Your Social Security number is a key identifier for wage- and tax-tracking purposes, and there may be times when you're asked to give it out when you're not actually required to. Though you do have to provide your Social Security number to open a savings account or apply for a credit card, you don't have to give it out when you're signing up for a store loyalty card, seeing a healthcare provider, or applying for a job.
Store loyalty cards track your spending but aren't linked to a credit card or bank account, so your Social Security number should not be needed. And while an employer will need your Social Security number to verify your identity once it's made you a job offer, you shouldn't have to provide that information earlier on in the application process. Finally, it's common practice for medical offices to request your Social Security number -- but they actually shouldn't need it. Often, it gives healthcare providers protection in the event they need to track you down for unpaid bills. If anything, provide the last four digits of your Social Security number when medical offices insist -- but try to avoid sharing it in its entirety.
Once a criminal gets hold of one of your passwords, that person will likely use it to access as many of your accounts as he or she can. You can minimize the damage in that scenario by assigning different passwords to different accounts. For example, you might create one password for your email, another for your bank account, another for your credit card, and another for each social media account you use.
Along these lines, be sure to create strong passwords that criminals can't just guess at. If your name is Sally Jones and your birthday is May 1, 1995, "sjones95" is not a secure password. Anyone who learns your name and date of birth can play around with combinations and guess it. As such, your best bet is to use passwords that have nothing to do with you at face value. For example, if your favorite food is pizza, your favorite state is California, and you happen to like the number 8, a password like "pizzCAli8!" might work. Notice how it uses a combination of lower- and uppercase letters, a number, and an additional character -- the exclamation point.
Of course, remembering unique passwords for what could be a dozen or more different websites could be challenging. Rather than strain your memory, get a password generator tool like Last Pass for your computer. With one of these tools, each time you go to create a new account, your password generator will create a password for you that's extremely difficult to breach (think something along the lines of "qrHbz49H!fGjHs$W" -- something you'd never remember). Those passwords will be added to your personal vault on your computer, which you'll unlock with one master password -- one you should be able to remember. That way, you could, conceivably, have 20 different hard-to-breach passwords out there without having to remember each one.

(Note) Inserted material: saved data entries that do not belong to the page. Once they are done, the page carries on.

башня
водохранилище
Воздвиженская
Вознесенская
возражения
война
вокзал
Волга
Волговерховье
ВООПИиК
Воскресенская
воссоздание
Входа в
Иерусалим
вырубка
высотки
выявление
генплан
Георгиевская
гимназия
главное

Identity theft can take many forms. It can involve someone stealing your Social Security number, filing a tax return on your behalf, and collecting your refund. Someone could get hold of your credit card information, buy things on your account, and stick you with the bill. Or, it could mean someone accessing your checking or savings account and withdrawing money -- your money. In other words, identity theft is scary stuff, but if you make the above moves, you'll be less likely to join the ranks of the many thousands of Americans who are victimized.